Transcoding UTF-16 to UTF-8
UTF-16 and UTF-8 are two ways to store the same Unicode text. UTF-16 — common in Windows APIs, Java strings and some file formats — uses two bytes per code unit and can be big- or little-endian. UTF-8 is the byte-compatible, ASCII-friendly encoding the web standardised on. This tool reads a UTF-16 byte sequence and gives you both the human-readable text and its UTF-8 bytes.
How it works
First the hex input is parsed into raw bytes. The tool inspects the first two bytes for a byte-order mark:
FE FF -> UTF-16 big-endian, strip BOM
FF FE -> UTF-16 little-endian, strip BOM
none -> assume big-endian (or use your forced choice)

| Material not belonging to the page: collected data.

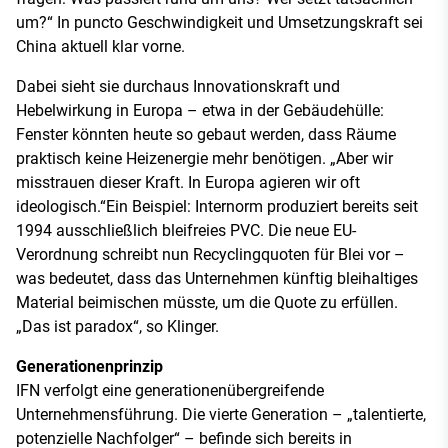
um?“ In puncto Geschwindigkeit und Umsetzungskraft sei
China aktuell klar vorne.
Dabei sieht sie durchaus Innovationskraft und
Hebelwirkung in Europa – etwa in der Gebäudehülle:
Fenster könnten heute so gebaut werden, dass Räume
praktisch keine Heizenergie mehr benötigen. „Aber wir
misstrauen dieser Kraft. In Europa agieren wir oft
ideologisch.“Ein Beispiel: Internorm produziert bereits seit
1994 ausschließlich bleifreies PVC. Die neue EU-
Verordnung schreibt nun Recyclingquoten für Blei vor –
was bedeutet, dass das Unternehmen künftig bleihaltiges
Material beimischen müsste, um die Quote zu erfüllen.
„Das ist paradox“, so Klinger.
Generationenprinzip
IFN verfolgt eine generationenübergreifende
Unternehmensführung. Die vierte Generation – „talentierte,
potenzielle Nachfolger“ – befinde sich bereits in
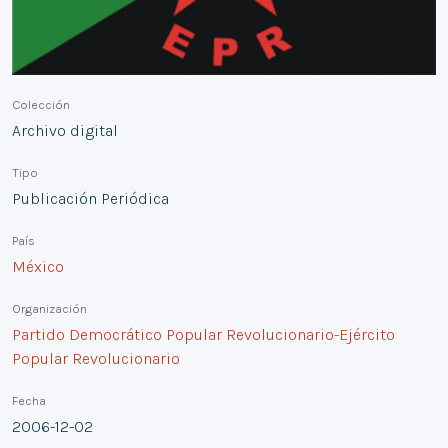
Colección
Archivo digital
Tipo
Publicación Periódica
País
México
Organización
Partido Democrático Popular Revolucionario-Ejército
Popular Revolucionario
Fecha
2006-12-02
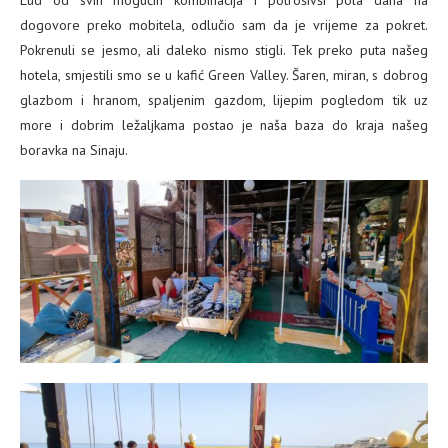
dogovore preko mobitela, odlučio sam da je vrijeme za pokret.
Pokrenuli se jesmo, ali daleko nismo stigli. Tek preko puta našeg
hotela, smjestili smo se u kafić Green Valley. Šaren, miran, s dobrog
glazbom i hranom, spaljenim gazdom, lijepim pogledom tik uz
more i dobrim ležaljkama postao je naša baza do kraja našeg
boravka na Sinaju.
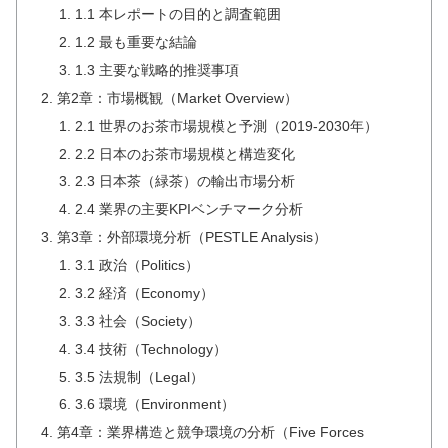
1.1 本レポートの目的と調査範囲
1.2 最も重要な結論
1.3 主要な戦略的推奨事項
第2章：市場概観（Market Overview）
2.1 世界のお茶市場規模と予測（2019-2030年）
2.2 日本のお茶市場規模と構造変化
2.3 日本茶（緑茶）の輸出市場分析
2.4 業界の主要KPIベンチマーク分析
第3章：外部環境分析（PESTLE Analysis）
3.1 政治（Politics）
3.2 経済（Economy）
3.3 社会（Society）
3.4 技術（Technology）
3.5 法規制（Legal）
3.6 環境（Environment）
第4章：業界構造と競争環境の分析（Five Forces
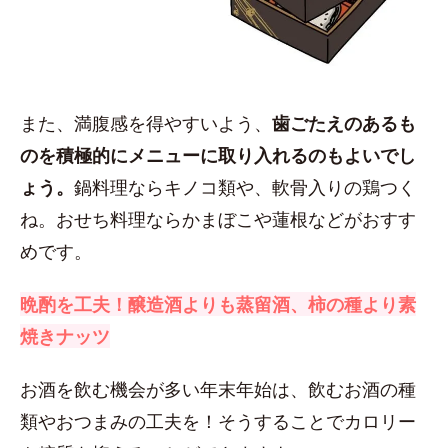
また、満腹感を得やすいよう、
歯ごたえのあるも
のを積極的にメニューに取り入れるのもよいでし
ょう。
鍋料理ならキノコ類や、軟骨入りの鶏つく
ね。おせち料理ならかまぼこや蓮根などがおすす
めです。
晩酌を工夫！醸造酒よりも蒸留酒、柿の種より素
焼きナッツ
お酒を飲む機会が多い年末年始は、飲むお酒の種
類やおつまみの工夫を！そうすることでカロリー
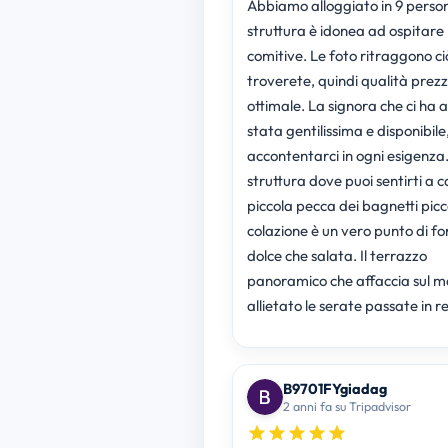
Abbiamo alloggiato in 9 person
struttura è idonea ad ospitare
comitive. Le foto ritraggono ci
troverete, quindi qualità prez
ottimale. La signora che ci ha a
stata gentilissima e disponibile
accontentarci in ogni esigenza
struttura dove puoi sentirti a c
piccola pecca dei bagnetti picco
colazione è un vero punto di for
dolce che salata. Il terrazzo
panoramico che affaccia sul m
allietato le serate passate in r
B9701FYgiadag
2 anni fa su Tripadvisor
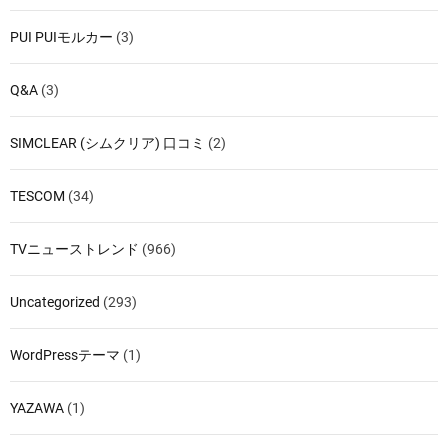
PUI PUIモルカー
(3)
Q&A
(3)
SIMCLEAR (シムクリア) 口コミ
(2)
TESCOM
(34)
TVニューストレンド
(966)
Uncategorized
(293)
WordPressテーマ
(1)
YAZAWA
(1)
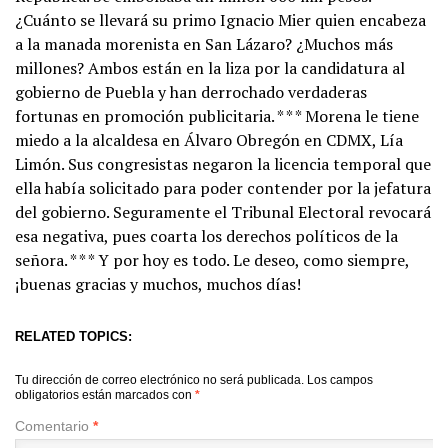
¿Cuánto se llevará su primo Ignacio Mier quien encabeza
a la manada morenista en San Lázaro? ¿Muchos más
millones? Ambos están en la liza por la candidatura al
gobierno de Puebla y han derrochado verdaderas
fortunas en promoción publicitaria. * * * Morena le tiene
miedo a la alcaldesa en Álvaro Obregón en CDMX, Lía
Limón. Sus congresistas negaron la licencia temporal que
ella había solicitado para poder contender por la jefatura
del gobierno. Seguramente el Tribunal Electoral revocará
esa negativa, pues coarta los derechos políticos de la
señora. * * * Y por hoy es todo. Le deseo, como siempre,
¡buenas gracias y muchos, muchos días!
RELATED TOPICS:
Tu dirección de correo electrónico no será publicada.
Los campos
obligatorios están marcados con
*
Comentario
*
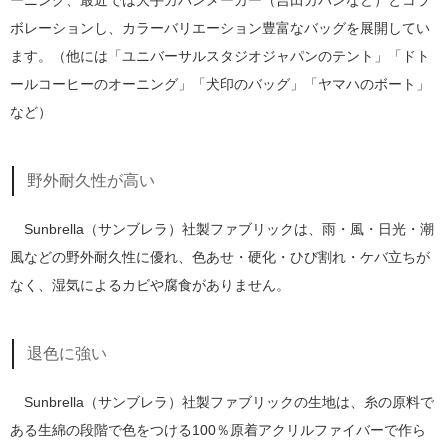
ーニング、最近では大手カバンメーカー（吉田カバンなど）とコラ
ボレーションし、カラーバリエーション豊富なバッグを展開してい
ます。（他には「ユニバーサルスタジオジャパンのテント」「ドト
ールコーヒーのオーニング」「犬印のバッグ」「ヤマハのボート」
など）
野外耐久性が高い
Sunbrella（サンブレラ）社製ファブリックは、雨・風・日光・潮
風などの野外耐久性に優れ、色あせ・硬化・ひび割れ・ケバ立ちが
なく、湿気によるカビや腐食がありません。
退色に強い
Sunbrella（サンブレラ）社製ファブリックの生地は、糸の原料で
ある生綿の段階で色をつける100％原着アクリルファイバーで作ら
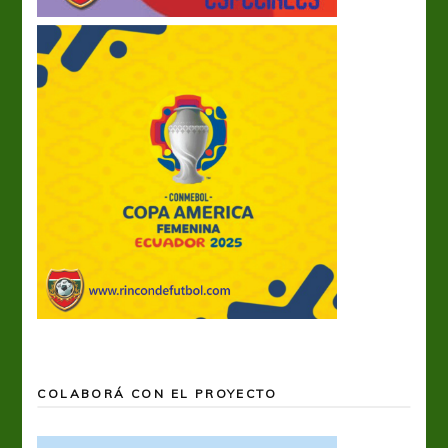
COLABORÁ CON EL PROYECTO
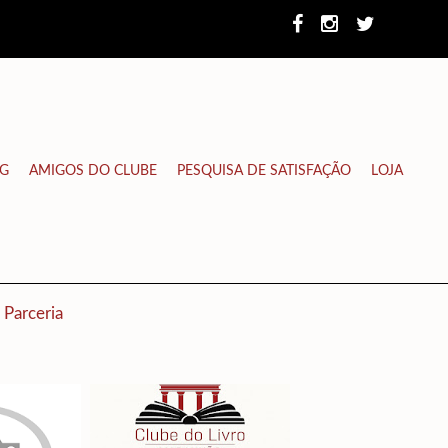
NG
AMIGOS DO CLUBE
PESQUISA DE SATISFAÇÃO
LOJA
Parceria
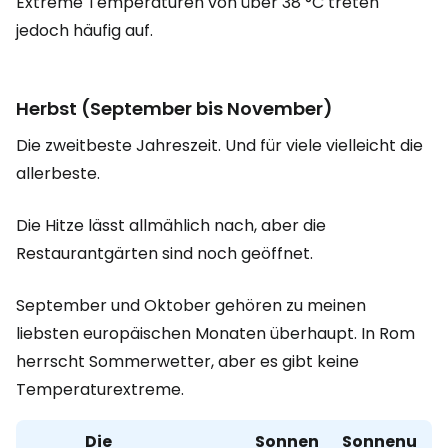
Extreme Temperaturen von über 38 °C treten
jedoch häufig auf.
Herbst (September bis November)
Die zweitbeste Jahreszeit. Und für viele vielleicht die
allerbeste.
Die Hitze lässt allmählich nach, aber die
Restaurantgärten sind noch geöffnet.
September und Oktober gehören zu meinen
liebsten europäischen Monaten überhaupt. In Rom
herrscht Sommerwetter, aber es gibt keine
Temperaturextreme.
Die
Sonnen
Sonnenu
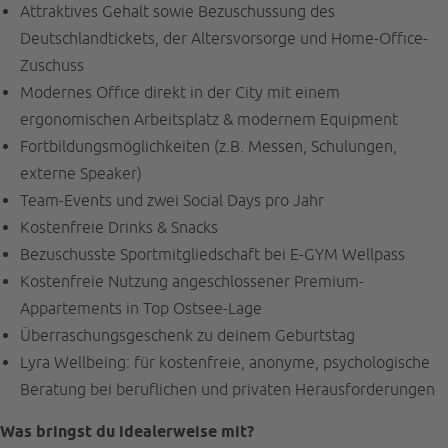
Attraktives Gehalt sowie Bezuschussung des
Deutschlandtickets, der Altersvorsorge und Home-Office-
Zuschuss
Modernes Office direkt in der City mit einem
ergonomischen Arbeitsplatz & modernem Equipment
Fortbildungsmöglichkeiten (z.B. Messen, Schulungen,
externe Speaker)
Team-Events und zwei Social Days pro Jahr
Kostenfreie Drinks & Snacks
Bezuschusste Sportmitgliedschaft bei E-GYM Wellpass
Kostenfreie Nutzung angeschlossener Premium-
Appartements in Top Ostsee-Lage
Überraschungsgeschenk zu deinem Geburtstag
Lyra Wellbeing: für kostenfreie, anonyme, psychologische
Beratung bei beruflichen und privaten Herausforderungen
Was bringst du idealerweise mit?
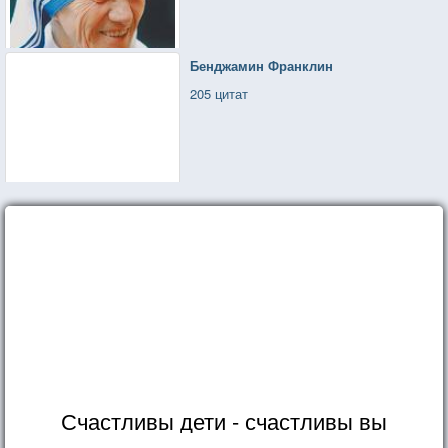
Бенджамин Франклин
205 цитат
Счастливы дети - счастливы вы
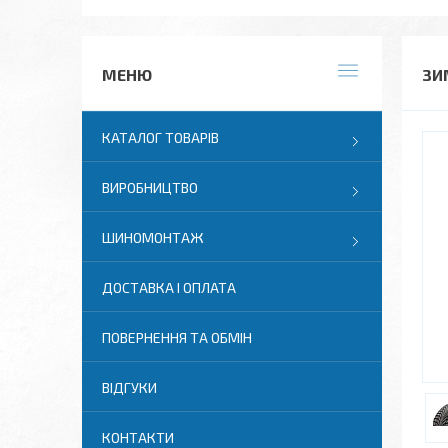
ЗИ
КАТАЛОГ ТОВАРІВ
ВИРОБНИЦТВО
ШИНОМОНТАЖ
ДОСТАВКА І ОПЛАТА
ПОВЕРНЕННЯ ТА ОБМІН
ВІДГУКИ
КОНТАКТИ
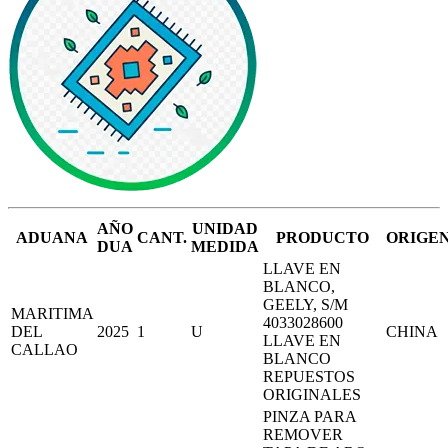
AÑO
UNIDAD
ADUANA
CANT.
PRODUCTO
ORIGE
DUA
MEDIDA
LLAVE EN
BLANCO,
GEELY, S/M
MARITIMA
4033028600
DEL
2025
1
U
CHINA
LLAVE EN
CALLAO
BLANCO
REPUESTOS
ORIGINALES
PINZA PARA
REMOVER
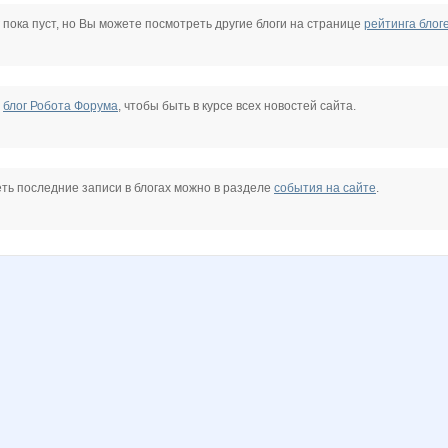
 пока пуст, но Вы можете посмотреть другие блоги на странице
рейтинга блог
е
блог Робота Форума
, чтобы быть в курсе всех новостей сайта.
ть последние записи в блогах можно в разделе
события на сайте
.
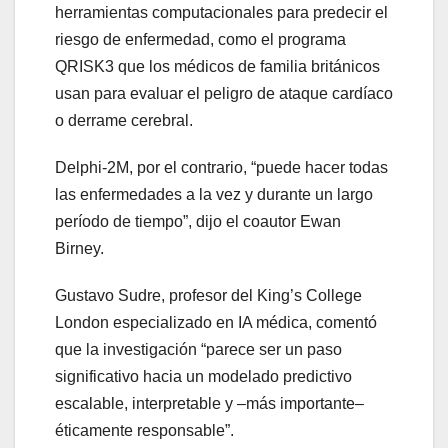
herramientas computacionales para predecir el
riesgo de enfermedad, como el programa
QRISK3 que los médicos de familia británicos
usan para evaluar el peligro de ataque cardíaco
o derrame cerebral.
Delphi-2M, por el contrario, “puede hacer todas
las enfermedades a la vez y durante un largo
período de tiempo”, dijo el coautor Ewan
Birney.
Gustavo Sudre, profesor del King’s College
London especializado en IA médica, comentó
que la investigación “parece ser un paso
significativo hacia un modelado predictivo
escalable, interpretable y –más importante–
éticamente responsable”.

The remaining bytes are paired into 16-bit code units using the chosen endianness, decoded into a JavaScript string (which natively reassembles surrogate pairs into astral characters), and finally re-encoded with TextEncoder to produce the UTF-8 byte sequence.
Example and notes
The bytes FE FF 00 47 00 65 00 72 00 61 carry a big-endian BOM followed by the code units for “Gera”, and decode to that word with UTF-8 bytes 47 65 72 61. Because the data needs to pair up into 16-bit units, the byte count after the BOM must be even — an odd count signals a truncated or non-UTF-16 input and is flagged. When no BOM is present, double-check the endianness: getting it wrong turns “Gera” into Chinese-looking nonsense because the high and low bytes are swapped.